Airlines participating in the CRAF do not receive any direct payments for maintaining aircraft that can be converted on short notice to meet military requirements. Instead, their participation is rewarded by eligibility for peacetime military air transportation contracts. For FY2005, CRAF carriers were guaranteed contracts worth $418 million by the Air Force, and the Air Force AMC estimated that an additional $1.5 billion in contracts for transportation services would be awarded to participating airlines, although these commitments were not guaranteed.
CRAF has been activated only twice in its 54-year history: in the 1991 Desert Storm action (August 1990-May 1991) and during the U.S. military action in Iraq (February-June 2003).
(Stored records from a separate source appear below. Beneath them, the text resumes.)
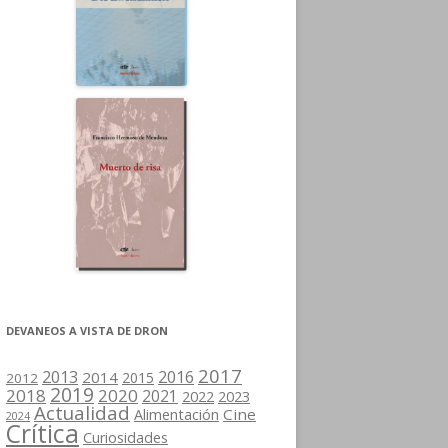
DEVANEOS A VISTA DE DRON
2017
2013
2016
2014
2015
2012
2019
2018
2020
2021
2022
2023
Actualidad
Cine
Alimentación
2024
Crítica
Curiosidades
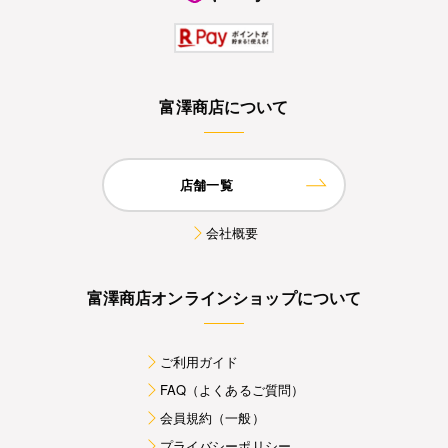
富澤商店について
店舗一覧
会社概要
富澤商店オンラインショップについて
ご利用ガイド
FAQ（よくあるご質問）
会員規約（一般）
プライバシーポリシー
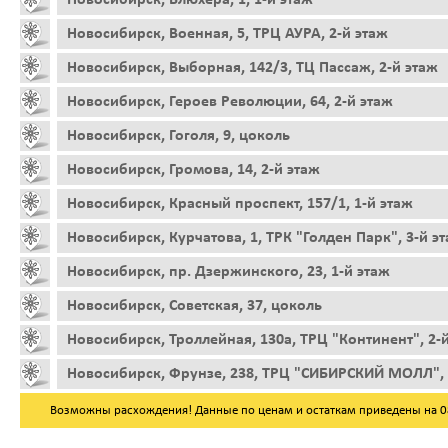
Новосибирск, Военная, 5, ТРЦ АУРА, 2-й этаж
Новосибирск, Выборная, 142/3, ТЦ Пассаж, 2-й этаж
Новосибирск, Героев Революции, 64, 2-й этаж
Новосибирск, Гоголя, 9, цоколь
Новосибирск, Громова, 14, 2-й этаж
Новосибирск, Красный проспект, 157/1, 1-й этаж
Новосибирск, Курчатова, 1, ТРК "Голден Парк", 3-й э
Новосибирск, пр. Дзержинского, 23, 1-й этаж
Новосибирск, Советская, 37, цоколь
Новосибирск, Троллейная, 130а, ТРЦ "Континент", 2-
Новосибирск, Фрунзе, 238, ТРЦ "СИБИРСКИЙ МОЛЛ", 
Возможны расхождения! Данные по ценам и остаткам приведены на 08.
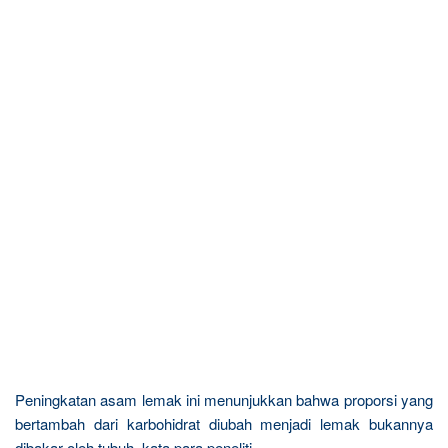
Peningkatan asam lemak ini menunjukkan bahwa proporsi yang
bertambah dari karbohidrat diubah menjadi lemak bukannya
dibakar oleh tubuh, kata para peneliti.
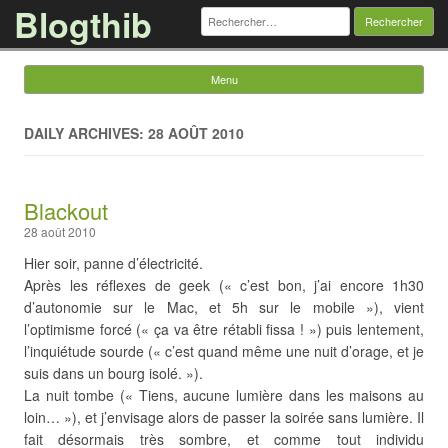
Blogthib
Rechercher :
Menu
Skip to content
DAILY ARCHIVES: 28 AOÛT 2010
Blackout
28 août 2010
Hier soir, panne d’électricité.
Après les réflexes de geek (« c’est bon, j’ai encore 1h30
d’autonomie sur le Mac, et 5h sur le mobile »), vient
l’optimisme forcé (« ça va être rétabli fissa ! ») puis lentement,
l’inquiétude sourde (« c’est quand même une nuit d’orage, et je
suis dans un bourg isolé. »).
La nuit tombe (« Tiens, aucune lumière dans les maisons au
loin… »), et j’envisage alors de passer la soirée sans lumière. Il
fait désormais très sombre, et comme tout individu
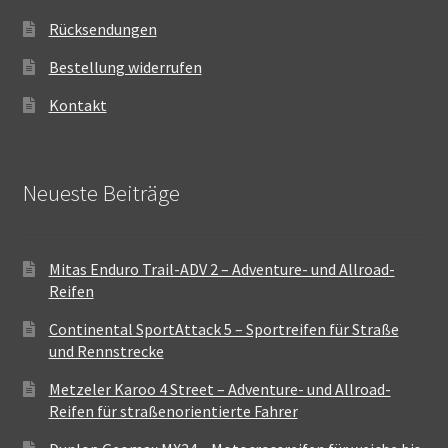
Rücksendungen
Bestellung widerrufen
Kontakt
Neueste Beiträge
Mitas Enduro Trail-ADV 2 – Adventure- und Allroad-
Reifen
Continental SportAttack 5 – Sportreifen für Straße
und Rennstrecke
Metzeler Karoo 4 Street – Adventure- und Allroad-
Reifen für straßenorientierte Fahrer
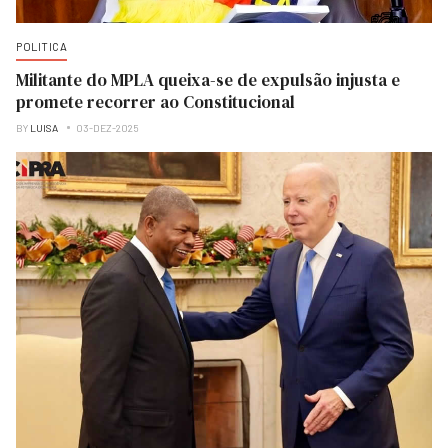
POLITICA
Militante do MPLA queixa-se de expulsão injusta e
promete recorrer ao Constitucional
BY
LUISA
03-DEZ-2025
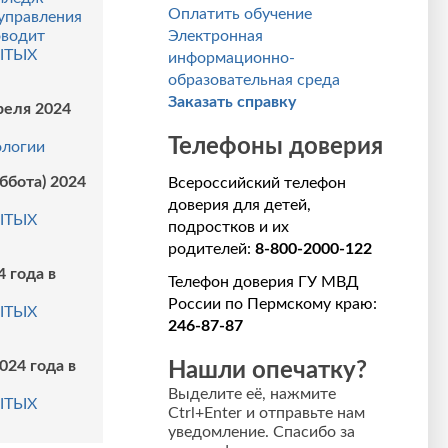
Оплатить обучение
управления
Электронная
оводит
ЫТЫХ
информационно-
образовательная среда
Заказать справку
преля 2024
Телефоны доверия
ологии
уббота) 2024
Всероссийский телефон
доверия для детей,
ЫТЫХ
подростков и их
родителей:
8-800-2000-122
4 года в
Телефон доверия ГУ МВД
России по Пермскому краю:
ЫТЫХ
246-87-87
024 года в
Нашли опечатку?
Выделите её, нажмите
ЫТЫХ
Ctrl+Enter и отправьте нам
уведомление. Спасибо за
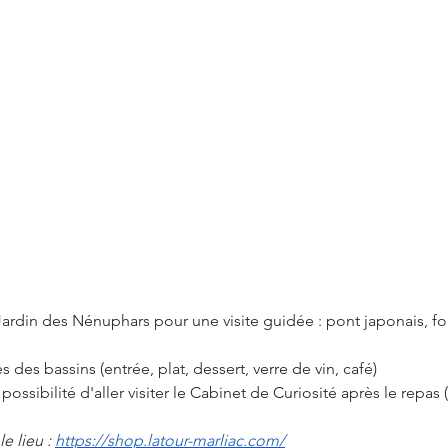
 Jardin des Nénuphars pour une visite guidée : pont japonais, fo
s des bassins (entrée, plat, dessert, verre de vin, café)
 possibilité d'aller visiter le Cabinet de Curiosité après le repas
e lieu : 
https://shop.latour-marliac.com/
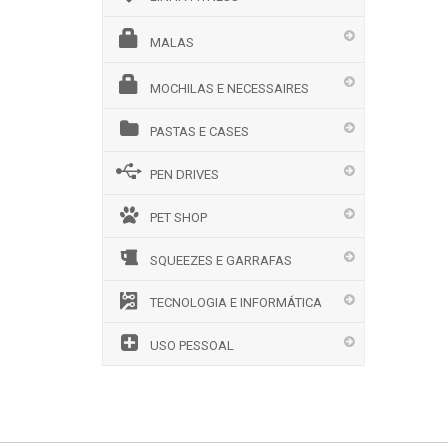
MALAS
MOCHILAS E NECESSAIRES
PASTAS E CASES
PEN DRIVES
PET SHOP
SQUEEZES E GARRAFAS
TECNOLOGIA E INFORMÁTICA
USO PESSOAL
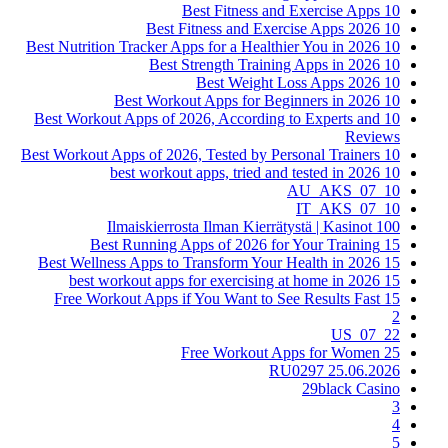
10 Best Fitness and Exercise Apps
10 Best Fitness and Exercise Apps 2026
10 Best Nutrition Tracker Apps for a Healthier You in 2026
10 Best Strength Training Apps in 2026
10 Best Weight Loss Apps 2026
10 Best Workout Apps for Beginners in 2026
10 Best Workout Apps of 2026, According to Experts and
Reviews
10 Best Workout Apps of 2026, Tested by Personal Trainers
10 best workout apps, tried and tested in 2026
10_07_AU_AKS
10_07_IT_AKS
100 Ilmaiskierrosta Ilman Kierrätystä | Kasinot
15 Best Running Apps of 2026 for Your Training
15 Best Wellness Apps to Transform Your Health in 2026
15 best workout apps for exercising at home in 2026
15 Free Workout Apps if You Want to See Results Fast
2
22_07_US
25 Free Workout Apps for Women
25.06.2026 RU0297
29black Casino
3
4
5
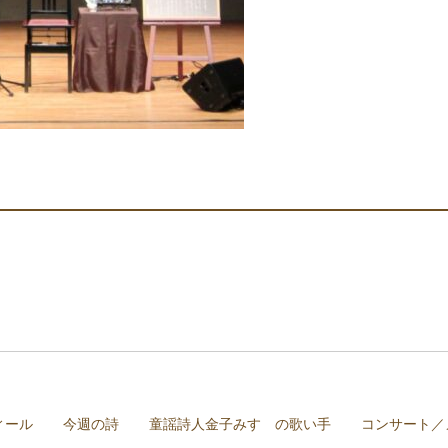
ィール
今週の詩
童謡詩人金子みすゞの歌い手
コンサート／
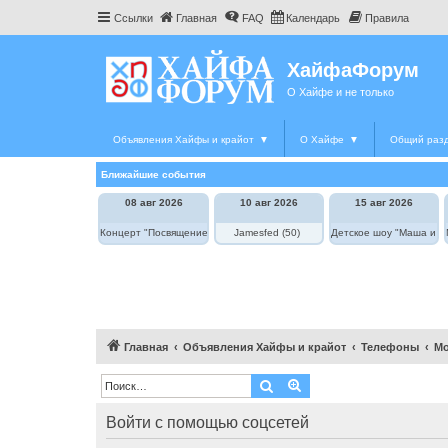
Ссылки
Главная
FAQ
Календарь
Правила
ХайфаФорум
О Хайфе и не только
Объявления Хайфы и крайот
▼
О Хайфе
▼
Общий раз
Ближайшие события
08 авг 2026
10 авг 2026
15 авг 2026
Концерт "Посвящение Элле Фицджеральд"
Jamesfed (50)
Детское шоу "Маша и М
Главная
Объявления Хайфы и крайот
Телефоны
М
Поиск
Расширенный поиск
Войти с помощью соцсетей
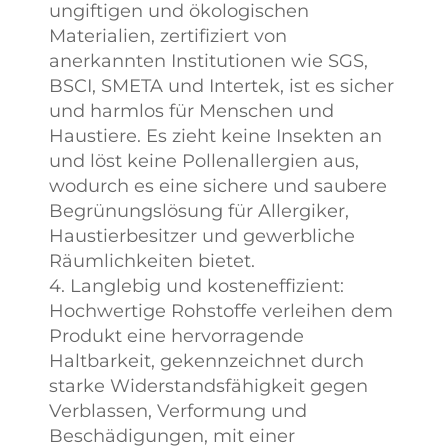
ungiftigen und ökologischen
Materialien, zertifiziert von
anerkannten Institutionen wie SGS,
BSCI, SMETA und Intertek, ist es sicher
und harmlos für Menschen und
Haustiere. Es zieht keine Insekten an
und löst keine Pollenallergien aus,
wodurch es eine sichere und saubere
Begrünungslösung für Allergiker,
Haustierbesitzer und gewerbliche
Räumlichkeiten bietet.
4. Langlebig und kosteneffizient:
Hochwertige Rohstoffe verleihen dem
Produkt eine hervorragende
Haltbarkeit, gekennzeichnet durch
starke Widerstandsfähigkeit gegen
Verblassen, Verformung und
Beschädigungen, mit einer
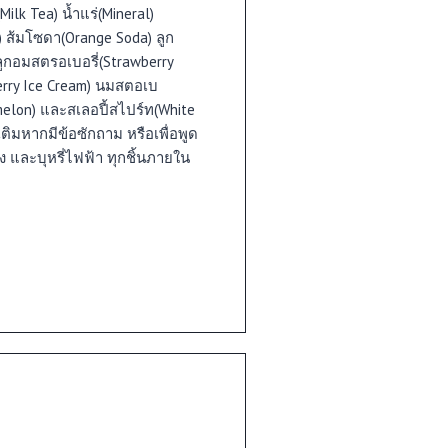
Milk Tea) น้ำแร่(Mineral)
s) ส้มโซดา(Orange Soda) ลูก
 ลูกอมสตรอเบอรี่(Strawberry
erry Ice Cream) นมสตอเบ
melon) และสเลอปี้สไปร์ท(White
เติมหากมีข้อซักถาม หรือเพื่อพูด
้ง และบุหรี่ไฟฟ้า ทุกชิ้นภายใน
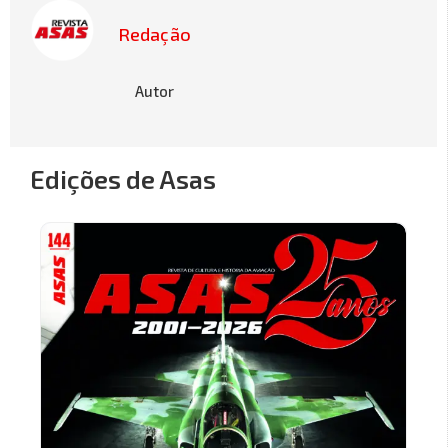
Redação
Autor
Edições de Asas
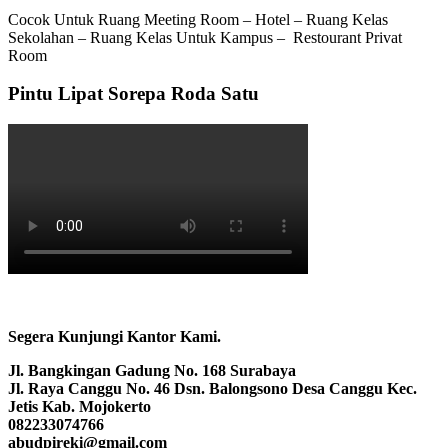
Cocok Untuk Ruang Meeting Room – Hotel – Ruang Kelas
Sekolahan – Ruang Kelas Untuk Kampus – Restourant Privat
Room
Pintu Lipat Sorepa Roda Satu
Segera Kunjungi Kantor Kami.
Jl. Bangkingan Gadung No. 168 Surabaya
Jl. Raya Canggu No. 46 Dsn. Balongsono Desa Canggu Kec.
Jetis Kab. Mojokerto
082233074766
abudpireki@gmail.com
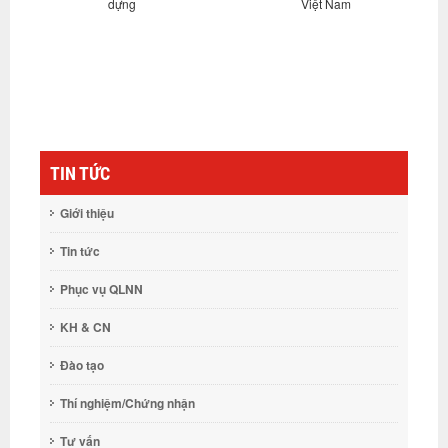
dựng
Việt Nam
cuối nă
TIN TỨC
Giới thiệu
Tin tức
Phục vụ QLNN
KH & CN
Đào tạo
Thí nghiệm/Chứng nhận
Tư vấn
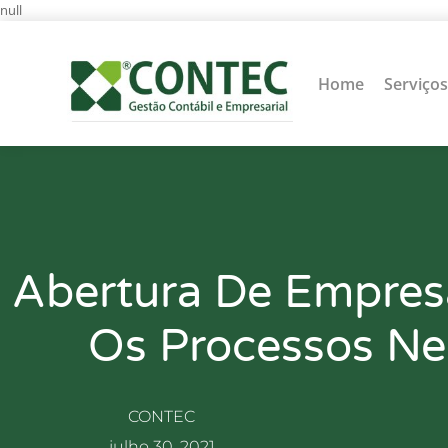
null
Home
Serviço
Abertura De Empres
Os Processos Ne
CONTEC
julho 30, 2021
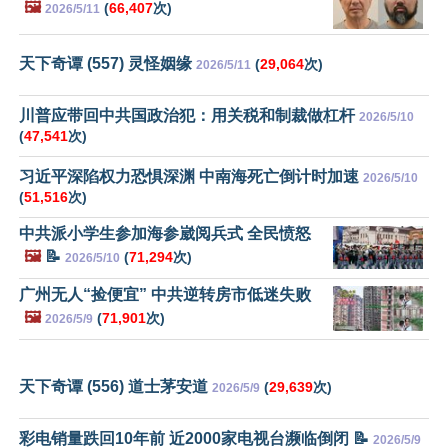
🖼️
(
66,407
次)
2026/5/11
天下奇谭 (557) 灵怪姻缘
(
29,064
次)
2026/5/11
川普应带回中共国政治犯：用关税和制裁做杠杆
2026/5/10
(
47,541
次)
习近平深陷权力恐惧深渊 中南海死亡倒计时加速
2026/5/10
(
51,516
次)
中共派小学生参加海参崴阅兵式 全民愤怒
🖼️
📝
(
71,294
次)
2026/5/10
广州无人“捡便宜” 中共逆转房市低迷失败
🖼️
(
71,901
次)
2026/5/9
天下奇谭 (556) 道士茅安道
(
29,639
次)
2026/5/9
彩电销量跌回10年前 近2000家电视台濒临倒闭 📝
2026/5/9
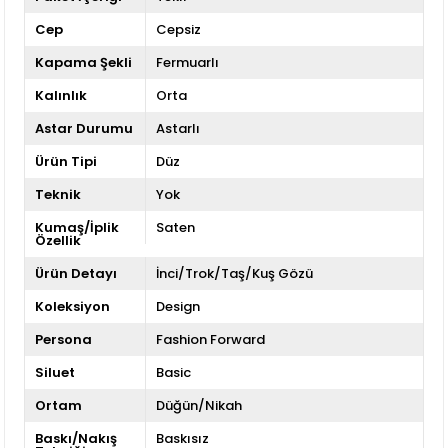
Cep
Cepsiz
Kapama Şekli
Fermuarlı
Kalınlık
Orta
Astar Durumu
Astarlı
Ürün Tipi
Düz
Teknik
Yok
Kumaş/İplik
Saten
Özellik
Ürün Detayı
İnci/Trok/Taş/Kuş Gözü
Koleksiyon
Design
Persona
Fashion Forward
Siluet
Basic
Ortam
Düğün/Nikah
Baskı/Nakış
Baskısız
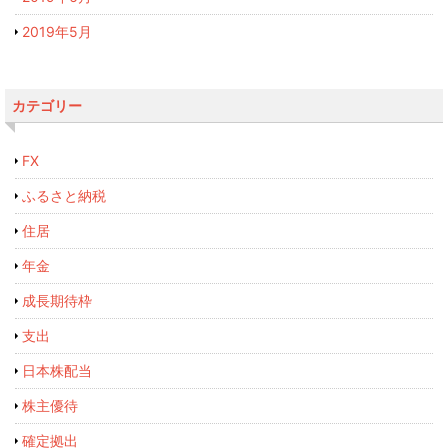
2019年5月
カテゴリー
FX
ふるさと納税
住居
年金
成長期待枠
支出
日本株配当
株主優待
確定拠出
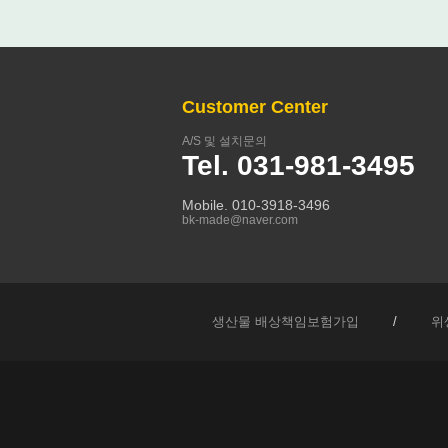
Customer Center
A/S 및 설치문의
Tel. 031-981-3495
Mobile. 010-3918-3496
bk-made@naver.com
생산물 배상책임보험가입
/
위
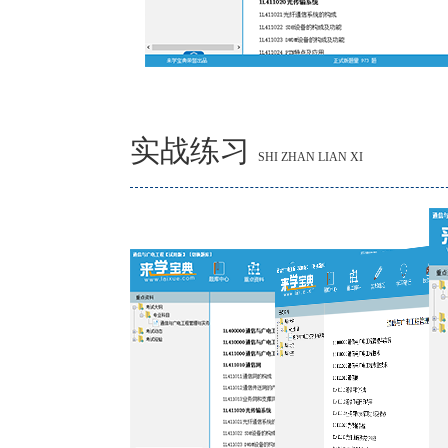
实战练习
SHI ZHAN LIAN XI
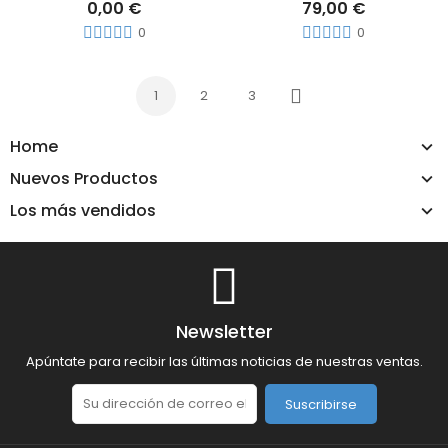
0,00 €
79,00 €
0
0
1
2
3
Siguiente
Home
Nuevos Productos
Los más vendidos
Newsletter
Apúntate para recibir las últimas noticias de nuestras ventas.
Suscribirse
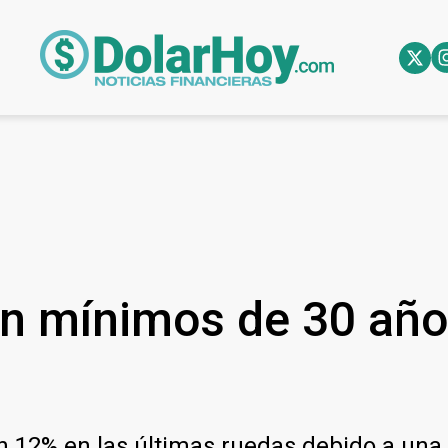
n mínimos de 30 años
12% en las últimas ruedas debido a una i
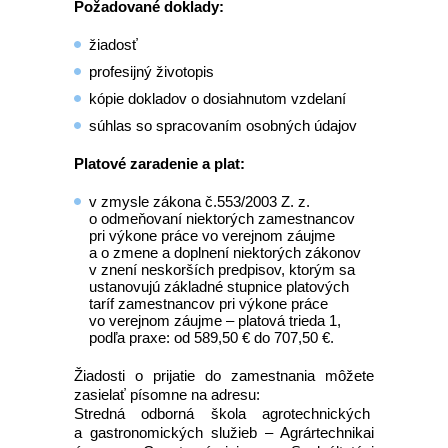
Požadované doklady:
žiadosť
profesijný životopis
kópie dokladov o dosiahnutom vzdelaní
súhlas so spracovaním osobných údajov
Platové zaradenie a plat:
v zmysle zákona č.553/2003 Z. z.
o odmeňovaní niektorých zamestnancov
pri výkone práce vo verejnom záujme
a o zmene a doplnení niektorých zákonov
v znení neskorších predpisov, ktorým sa
ustanovujú základné stupnice platových
taríf zamestnancov pri výkone práce
vo verejnom záujme – platová trieda 1,
podľa praxe: od 589,50 € do 707,50 €.
Žiadosti o prijatie do zamestnania môžete
zasielať písomne na adresu:
Stredná odborná škola agrotechnických
a gastronomických služieb – Agrártechnikai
As of April 2005, 40 carriers and 1,126 aircraft were enrolled in CRAF, more than 1,000 of them in the international segment of the program.
CRAF provides surge capacity for the military services at a much lower cost than they could provide it for themselves. Nevertheless, the financial instability that afflicts the U.S. airline industry and the growing military interest in transport aircraft that can operate in more primitive landing facilities (shorter runways, poor instrumentation, etc.) are leading the military to consider alternatives to CRAF for what is likely to be the larger surge capacity required for military airlift operations. For their part, carriers have complained about the occasional failure of the military services to use their aircraft once the equipment has been activated and converted to military specifications, because they are directly compensated only when their aircraft are used for airlift. They have also complained that the military services do not pay enough to fully compensate them for use of their equipment.